Page-level text extractions:
▬▬▬
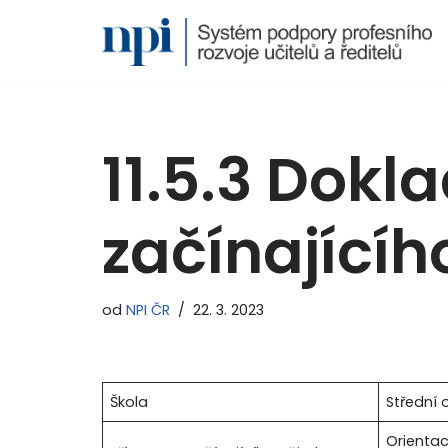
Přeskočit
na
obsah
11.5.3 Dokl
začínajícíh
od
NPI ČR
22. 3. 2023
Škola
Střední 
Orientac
▬▬▬
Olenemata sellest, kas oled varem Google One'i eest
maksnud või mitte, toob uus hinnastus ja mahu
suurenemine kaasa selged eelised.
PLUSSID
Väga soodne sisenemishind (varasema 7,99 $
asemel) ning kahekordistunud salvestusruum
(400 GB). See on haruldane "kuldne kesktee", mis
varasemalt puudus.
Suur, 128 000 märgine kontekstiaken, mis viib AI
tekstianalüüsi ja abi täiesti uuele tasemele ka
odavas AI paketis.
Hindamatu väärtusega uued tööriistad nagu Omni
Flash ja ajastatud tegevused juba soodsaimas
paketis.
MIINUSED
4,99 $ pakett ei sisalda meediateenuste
▬▬▬
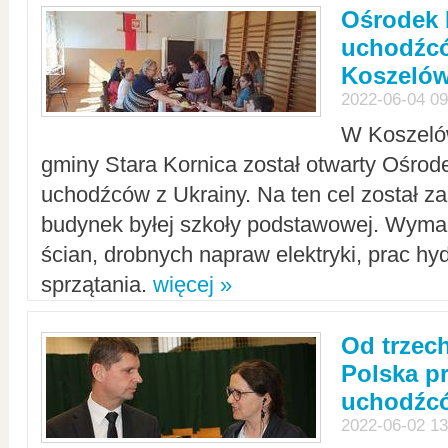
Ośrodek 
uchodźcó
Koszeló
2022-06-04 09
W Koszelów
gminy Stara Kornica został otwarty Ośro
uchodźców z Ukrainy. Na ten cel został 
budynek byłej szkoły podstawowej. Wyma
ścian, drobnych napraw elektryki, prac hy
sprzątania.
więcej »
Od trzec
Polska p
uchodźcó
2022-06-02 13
▬▬▬
**TASK STATEMENT:**
Above are the records; from them, give again exactly the lines from the one containing "Olenemata sellest, kas" through the one containing "4,99 $ pakett ei sisalda meediateenuste", both included.

**EXERCISE ANSWER:**
Olenemata sellest, kas oled varem Google One'i eest
maksnud või mitte, toob uus hinnastus ja mahu
suurenemine kaasa selged eelised.
PLUSSID
Väga soodne sisenemishind (varasema 7,99 $
asemel) ning kahekordistunud salvestusruum
(400 GB). See on haruldane "kuldne kesktee", mis
varasemalt puudus.
Suur, 128 000 märgine kontekstiaken, mis viib AI
tekstianalüüsi ja abi täiesti uuele tasemele ka
odavas AI paketis.
Hindamatu väärtusega uued tööriistad nagu Omni
Flash ja ajastatud tegevused juba soodsaimas
paketis.
MIINUSED
4,99 $ pakett ei sisalda meediateenuste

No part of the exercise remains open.